DNA, RNA, and ribosomes are found in all forms of life. DNA and RNA use a genetic code that is shared by all living organisms. This provides powerful evidence to support the common ancestry of all living organisms on Earth.

Mendel’s laws of segregation and independent assortment explain how genetic information can be transferred from one generation to the next.

It is important to note that Mendel’s laws of segregation and independent assortment only apply to traits coded for by genes that are located on separate chromosomes. As discussed in Chapter 12, genes that are close together on the same chromosome are linked and tend to be inherited together more often. Mendel’s laws of segregation and independent assortment do not apply to linked genes.

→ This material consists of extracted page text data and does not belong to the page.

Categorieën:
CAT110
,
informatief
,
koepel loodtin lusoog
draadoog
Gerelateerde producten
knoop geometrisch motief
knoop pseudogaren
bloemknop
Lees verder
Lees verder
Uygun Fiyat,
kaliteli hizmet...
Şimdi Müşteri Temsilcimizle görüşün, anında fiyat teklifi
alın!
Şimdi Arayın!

Mendel’s law of segregation states that an organism carries two variations of every trait (called alleles), one from each parent, and these alleles segregate, or separate, independently into gametes. This segregation occurs during anaphase of meiosis. When homologous chromosomes separate during anaphase I, the alleles on those chromosomes will segregate into separate gametes. One variation (or allele) for a trait ends up in each gamete. When two gametes join during fertilization, the resulting offspring then again has two alleles for the trait.

Mendel’s law of independent assortment states that genes for different traits segregate independently of one another. This independent assortment occurs during metaphase I of meiosis. For example, in pea plants, inheriting the allele for purple flower color is an independent event from inheriting the allele for wrinkled peas. This is because the gene for flower color in peas is on a separate chromosome than the gene for pea shape. These chromosomes assort independently in metaphase I of meiosis.

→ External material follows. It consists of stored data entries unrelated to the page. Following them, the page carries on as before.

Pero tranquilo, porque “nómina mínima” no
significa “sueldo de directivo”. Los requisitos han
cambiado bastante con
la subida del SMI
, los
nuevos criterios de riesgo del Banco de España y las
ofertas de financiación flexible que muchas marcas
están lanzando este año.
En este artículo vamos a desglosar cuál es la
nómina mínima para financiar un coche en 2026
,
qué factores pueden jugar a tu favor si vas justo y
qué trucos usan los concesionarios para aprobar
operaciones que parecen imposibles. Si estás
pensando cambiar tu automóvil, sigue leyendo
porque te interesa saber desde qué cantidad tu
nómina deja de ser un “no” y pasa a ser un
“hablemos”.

A pedigree is a chart that illustrates the inheritance of a trait through several generations. Horizontal lines between two individuals in a pedigree show that those individuals have had offspring together. Offspring of these individuals are indicated by vertical lines. Circles typically represent females, and squares represent males. Circles or squares that are shaded usually represent individuals who possess the trait shown in the pedigree.

Examining the pattern of inheritance of a trait shown in a pedigree can give clues to the trait’s possible mode of inheritance. Dominant traits tend to be expressed in at least one parent and their offspring because only one allele for the trait is required for it to be expressed. Recessive traits often will be expressed in offspring, but not in either parent, because the parents are heterozygous carriers of the trait. Sex-linked recessive traits usually appear more often in males than in females. Chapter 14 will discuss the patterns of inheritance seen in non-Mendelian traits.

Before practicing some genetics problems, review the following terms:

§ Genotype—the genetic makeup or alleles for the trait in an organism (i.e., AA or Aa or aa)

§ Phenotype—the physical expression of the genotype in an organism (i.e., purple flowers or white flowers)

§ Homozygous—having two copies of the same allele for a trait (i.e., AA or aa)

§ Heterozygous—having two different alleles for a trait (i.e., Aa); Mendel referred to this as “hybrid”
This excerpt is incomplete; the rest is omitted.